All professions have suffered from having informal internships based on who you know, and insurance is no different in that regard.
"Insurance is more interesting than it sounds," explains David Thomson, director of policy and public affairs at the Chartered Insurance Institute (CII).
"At the heart of insurance is risk – how do you calculate different risks?"
The CII is celebrating the centenary of its Royal Charter with a project looking to the future rather than the past.
Future Risk looks at what we may face in 100 years from now and the impacts of climate change, epidemics, booming birth rates and other "long-term, complex and colliding issues".
"Insurance companies spend all their time trying to evaluate these issues in order to price things," Mr Thomson says.
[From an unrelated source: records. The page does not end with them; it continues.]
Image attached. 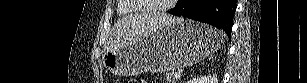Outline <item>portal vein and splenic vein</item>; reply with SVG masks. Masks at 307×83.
Instances as JSON below:
<instances>
[{
	"label": "portal vein and splenic vein",
	"instance_id": "portal-vein-and-splenic-vein-1",
	"mask_svg": "<svg viewBox=\"0 0 307 83\" xmlns=\"http://www.w3.org/2000/svg\"><path fill=\"white\" fill-rule=\"evenodd\" d=\"M180 76H181L180 73L175 74V77H176V78H180Z\"/></svg>",
	"mask_w": 307,
	"mask_h": 83
}]
</instances>
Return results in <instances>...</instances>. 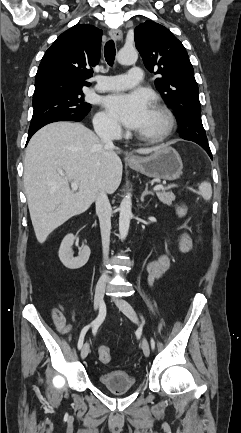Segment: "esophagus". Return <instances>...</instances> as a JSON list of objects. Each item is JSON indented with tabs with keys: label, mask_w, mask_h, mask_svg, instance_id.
Masks as SVG:
<instances>
[{
	"label": "esophagus",
	"mask_w": 241,
	"mask_h": 433,
	"mask_svg": "<svg viewBox=\"0 0 241 433\" xmlns=\"http://www.w3.org/2000/svg\"><path fill=\"white\" fill-rule=\"evenodd\" d=\"M109 35L115 41H120L122 39V32H121V30H119L117 28L111 29L110 32H109ZM127 159L134 160L135 157L133 155H128Z\"/></svg>",
	"instance_id": "1"
}]
</instances>
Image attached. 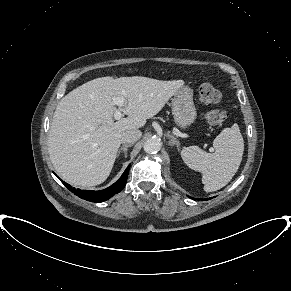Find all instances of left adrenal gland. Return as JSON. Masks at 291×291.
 Instances as JSON below:
<instances>
[{
  "label": "left adrenal gland",
  "instance_id": "obj_1",
  "mask_svg": "<svg viewBox=\"0 0 291 291\" xmlns=\"http://www.w3.org/2000/svg\"><path fill=\"white\" fill-rule=\"evenodd\" d=\"M167 137L170 138L169 145L170 146L176 145L177 149L179 150V147H180L179 140L176 137H174L172 134H170V132L167 133Z\"/></svg>",
  "mask_w": 291,
  "mask_h": 291
}]
</instances>
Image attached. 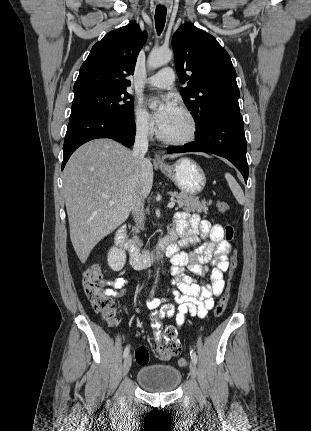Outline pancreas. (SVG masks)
<instances>
[{"label": "pancreas", "instance_id": "1", "mask_svg": "<svg viewBox=\"0 0 311 431\" xmlns=\"http://www.w3.org/2000/svg\"><path fill=\"white\" fill-rule=\"evenodd\" d=\"M171 196L176 198V202L178 204L176 210L182 208L184 212H197V214H208V206H211L212 202H206V200H200L198 196H188V194H181V192H171ZM134 231H139L138 227H134ZM135 243H140V239H138L137 235L132 237Z\"/></svg>", "mask_w": 311, "mask_h": 431}]
</instances>
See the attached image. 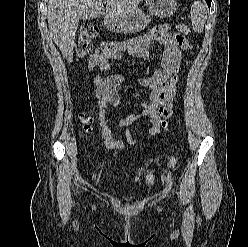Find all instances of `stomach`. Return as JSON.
Instances as JSON below:
<instances>
[{"mask_svg": "<svg viewBox=\"0 0 248 247\" xmlns=\"http://www.w3.org/2000/svg\"><path fill=\"white\" fill-rule=\"evenodd\" d=\"M152 15L168 17L177 10L176 0H145ZM110 18V17H109ZM150 22L149 16L140 10L127 17L110 18L106 21L109 30L115 33H133L143 30Z\"/></svg>", "mask_w": 248, "mask_h": 247, "instance_id": "obj_1", "label": "stomach"}]
</instances>
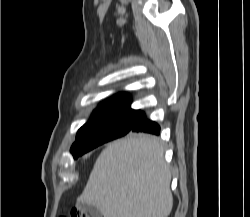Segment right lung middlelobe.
I'll return each instance as SVG.
<instances>
[{"mask_svg": "<svg viewBox=\"0 0 250 217\" xmlns=\"http://www.w3.org/2000/svg\"><path fill=\"white\" fill-rule=\"evenodd\" d=\"M139 114L140 111L130 108L93 114L77 132L76 141L71 147L74 158L129 133Z\"/></svg>", "mask_w": 250, "mask_h": 217, "instance_id": "1", "label": "right lung middle lobe"}]
</instances>
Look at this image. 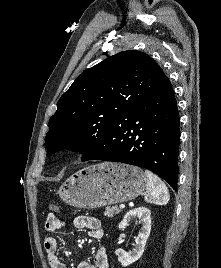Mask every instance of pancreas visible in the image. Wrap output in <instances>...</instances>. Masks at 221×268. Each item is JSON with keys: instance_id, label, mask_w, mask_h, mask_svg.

"That is how companies can trade, because they have some certainty of outcome. So we decided on a project that looks at different aspects of future risk."
Mr Thomson is speaking to Central Lobby in a week when the insurance industry has stood out, in stark contrast to other professions, for its efforts to widen access.
Alan Milburn's first report as the government's independent reviewer on social mobility said little has changed to wider access to the professions, which remain a "closed shop" to applicants from poorer backgrounds.
Mr Thomson explains that insurance traditionally been more "porous" than medicine, journalism or law.
"Because it is an industry and not just a profession there have been multiple points of entry," he says.
"Much of our recruiting would be taking people in at 16 and training them in work.
"That is not to say there aren't issues that need to be addressed, such as the perception of potential applicants and what they think of insurance."
To help schools, colleges and potential applicants understand the insurance industry; CII has launched a new website and online game, Discover Risk.
It is a colourful introduction to an industry that is more interesting than its image would lead a potential employee to imagine.
"One of the barriers we perceive is simply, people were not interested in insurance," explains Mr Thomson.
"When we have done surveys the past we found that people did not really think about insurance as a profession."
He adds that CII strives for a diverse range of recruits.
"We want to have the best possible group of people entering the profession.
"We have just issued a guide for employers about how to structure appropriate internships.
"All professions have suffered from having informal internships based on who you know, and insurance is no different in that regard.
"Employers are in effect the access point to the sector both small and large, and insurance has thousands of small firms.
"They just needed help in how to structure internships, what the funding rules are, what they should do to make sure that process is correct.
"It is really giving them the tool kit to do it in an appropriate way."
Mr Thomson explains that for even the smallest firms there is an economic advantage in taking on an intern or an apprentice.
"They need to be in a position to be recruiting. What many smaller firms want is an ability to retain people. An apprentice or intern is a big commitment but they are relatively safer forms of recruitment, quite often you will see formal internships will be converted into jobs and that makes sense.
"What we do not want to do is have this recycling of free labour, which is what was beginning to happen in some professions."
This approach chimes with the Milburn report's call for flexible routes to careers, creating different levels of access.
CII is "a professional body in the sense that we have a Royal charter," explains Mr Thomson.
"We have a public interest mandate on all the issues that affect our members, which is quite a big span that goes not just into general insurance and life insurance but financial advice."
To that end the institute has spoken out on issues as diverse as paying for social care, financial education in schools, climate change and the efficacy of ‘nudge' theory.
"With issues that affect the industry and the public we like to at the very least host debates between our members, other groups, the wider public and government.
"We may not have a strong view, but there is a wider ulterior motive. Take social care - it is vital in long-term interests of the country that there is adequate care and we need to get the market and government to come up with a solution."
Mr Thomson adds that their latest report on future risks, discussing environmental and climate changes, will be out in a few weeks.
"It has got a very good piece by the government's chief scientist, Sir John Beddington."
Mr Thomson says CII members are regularly asked about the economy, and attitudes vary according to where they are doing business.
"By and large people are concerned about the wider economy but less so about their particular firm. Insurance has had a better four or five years than the rest of financial services, it tends to be a more even flow of business.
"There has been a year-on-year slight reduction in confidence, which reflects the fact that a year or 15 months ago people though there was light at the end of the tunnel.
"It has proved to be a slightly longer tunnel than people expected, so there is a greater element of doubt that this is not a normal recession.
"We have an international membership, so what you find is that particularly in the Far East and Africa there is much greater confidence not just about the economy but the future."